So please explain it to me. I have no idea what this vibe coding is all about. I have many years experience in good old fashioned C code in embedded DSP systems. But that ended in the early 2000s.
How do you tell the AI what you want it to do? Write a specification for it? Speak to it nicely? Tell it what libraries to use (or not use)?
So when this AI generates code, can you then see (read) what it has generated?
What language is the code generated in?
Does it just generate source code which you then have to compile? Does it also do the compiling to object code?
Can you step through and trace code execution in what it has generated? View variables? Look at data tables?
What kind of debugging support is provided?
In fact, what is the environment that you are doing the development in? Is it in the form of an IDE (integrated development environment)? Xcode?
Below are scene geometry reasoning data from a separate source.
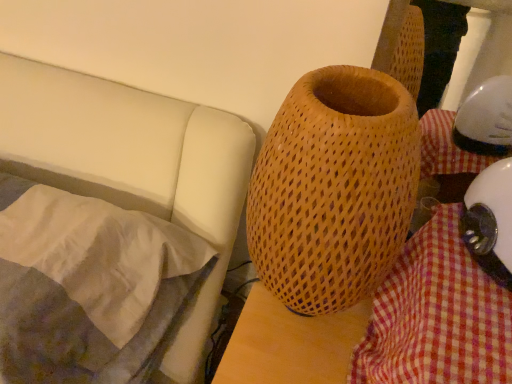 Question: Is silky white pillow at left positioned in front of checkered fabric at lower right?

Choices:
 (A) no
 (B) yes

Answer: (A)

Question: Does silky white pillow at left have a lesser height compared to checkered fabric at lower right?

Choices:
 (A) no
 (B) yes

Answer: (B)

Question: Would you consider silky white pillow at left to be distant from checkered fabric at lower right?

Choices:
 (A) yes
 (B) no

Answer: (B)

Question: From the image's perspective, is silky white pillow at left beneath checkered fabric at lower right?

Choices:
 (A) no
 (B) yes

Answer: (A)

Question: From a real-world perspective, is silky white pillow at left under checkered fabric at lower right?

Choices:
 (A) yes
 (B) no

Answer: (A)

Question: Is wooden textured vase at center to the left or to the right of white glossy helmet at lower right in the image?

Choices:
 (A) right
 (B) left

Answer: (B)

Question: Considering the positions of wooden textured vase at center and white glossy helmet at lower right in the image, is wooden textured vase at center taller or shorter than white glossy helmet at lower right?

Choices:
 (A) tall
 (B) short

Answer: (A)

Question: In terms of size, does wooden textured vase at center appear bigger or smaller than white glossy helmet at lower right?

Choices:
 (A) big
 (B) small

Answer: (A)

Question: Is wooden textured vase at center in front of or behind white glossy helmet at lower right in the image?

Choices:
 (A) front
 (B) behind

Answer: (A)

Question: Considering the relative positions of wooden textured vase at center and checkered fabric at lower right in the image provided, is wooden textured vase at center to the left or to the right of checkered fabric at lower right?

Choices:
 (A) left
 (B) right

Answer: (A)

Question: From the image's perspective, is wooden textured vase at center positioned above or below checkered fabric at lower right?

Choices:
 (A) above
 (B) below

Answer: (A)

Question: In the image, is wooden textured vase at center positioned in front of or behind checkered fabric at lower right?

Choices:
 (A) behind
 (B) front

Answer: (B)

Question: Is wooden textured vase at center bigger or smaller than checkered fabric at lower right?

Choices:
 (A) big
 (B) small

Answer: (A)

Question: Is white glossy helmet at lower right taller or shorter than wooden textured vase at center?

Choices:
 (A) short
 (B) tall

Answer: (A)

Question: Would you say white glossy helmet at lower right is inside or outside wooden textured vase at center?

Choices:
 (A) outside
 (B) inside

Answer: (A) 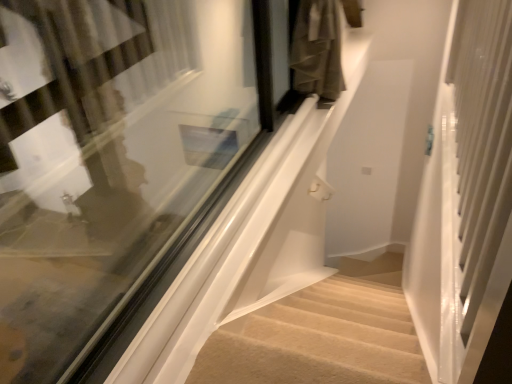 Question: From the image's perspective, does white glossy screen door at right appear higher than beige carpeted stairs at lower center?

Choices:
 (A) yes
 (B) no

Answer: (A)

Question: Can you confirm if white glossy screen door at right is wider than beige carpeted stairs at lower center?

Choices:
 (A) no
 (B) yes

Answer: (B)

Question: Can you confirm if white glossy screen door at right is thinner than beige carpeted stairs at lower center?

Choices:
 (A) no
 (B) yes

Answer: (A)

Question: Can you confirm if white glossy screen door at right is shorter than beige carpeted stairs at lower center?

Choices:
 (A) no
 (B) yes

Answer: (A)

Question: Is white glossy screen door at right completely or partially outside of beige carpeted stairs at lower center?

Choices:
 (A) yes
 (B) no

Answer: (A)

Question: Is white glossy screen door at right positioned far away from beige carpeted stairs at lower center?

Choices:
 (A) no
 (B) yes

Answer: (A)

Question: From the image's perspective, does clear glass window at center appear higher than beige carpeted stairs at lower center?

Choices:
 (A) yes
 (B) no

Answer: (A)

Question: Is clear glass window at center next to beige carpeted stairs at lower center and touching it?

Choices:
 (A) yes
 (B) no

Answer: (B)

Question: From the image's perspective, is clear glass window at center beneath beige carpeted stairs at lower center?

Choices:
 (A) yes
 (B) no

Answer: (B)

Question: Is clear glass window at center thinner than beige carpeted stairs at lower center?

Choices:
 (A) yes
 (B) no

Answer: (B)

Question: Can you confirm if clear glass window at center is positioned to the right of beige carpeted stairs at lower center?

Choices:
 (A) yes
 (B) no

Answer: (A)

Question: From a real-world perspective, is clear glass window at center beneath beige carpeted stairs at lower center?

Choices:
 (A) yes
 (B) no

Answer: (B)

Question: From a real-world perspective, is beige carpeted stairs at lower center under white glossy screen door at right?

Choices:
 (A) yes
 (B) no

Answer: (A) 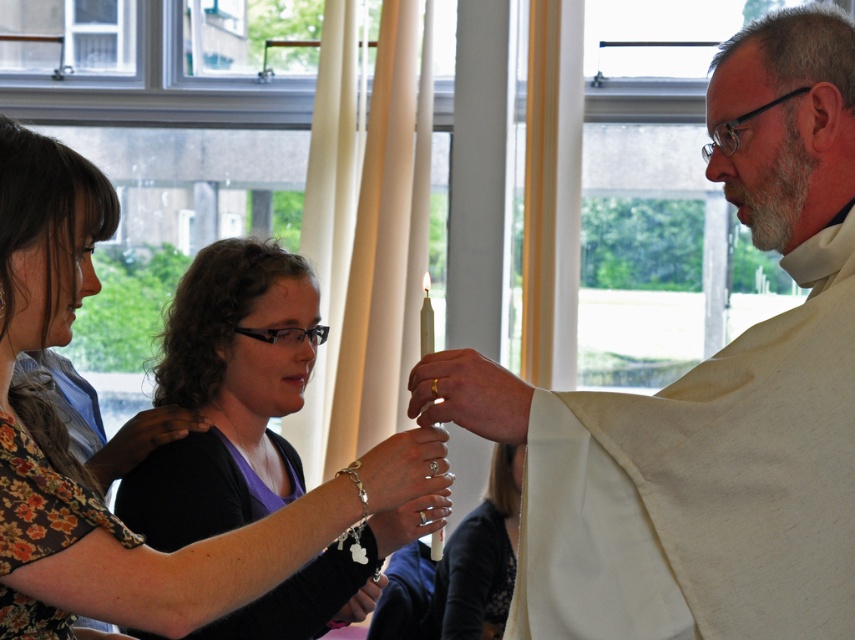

Is it all just a series of black boxes?
So many questions...
My daughter is a senior Machine Learning software engineer working for Apple. She does not have a high opinion of vibe coding.
Good questions — I'll try to answer them honestly.
What is "vibe coding" in this context?
I use Claude as a coding assistant, not as a black box that generates the entire app. The workflow is:
1. I write specifications and architecture decisions
2. AI suggests implementations
3. I review the overall logic and structure before integrating
4. I build, test, and debug using standard tools
The development environment:
1. Terminal-based workflow on macOS(claude code) — build, run, and debug from the command line
2. Language: C++17 with Qt6 framework
3. Build system: CMake
4. Standard debugging tools (lldb, qDebug output, sanitizers)
Does it just generate code, or compile too?
Code generation only. I compile manually via CMake, run the binary, and test. If it crashes or behaves wrong, I debug it the same way any C++ developer would.
Regarding "listen to your daughter":
That's fair criticism of vibe coding in general — and I agree with the concerns when AI-generated code isn't understood or verified. I won't claim I catch every issue before it ships; the bug reports from this community are proof of that. But the 190-unit-test suite and the fixes I've pushed based on your feedback are the actual quality signal — not the development method itself.
The honest answer: the approach has real limits, and I've hit them. I'd rather acknowledge that than oversell it.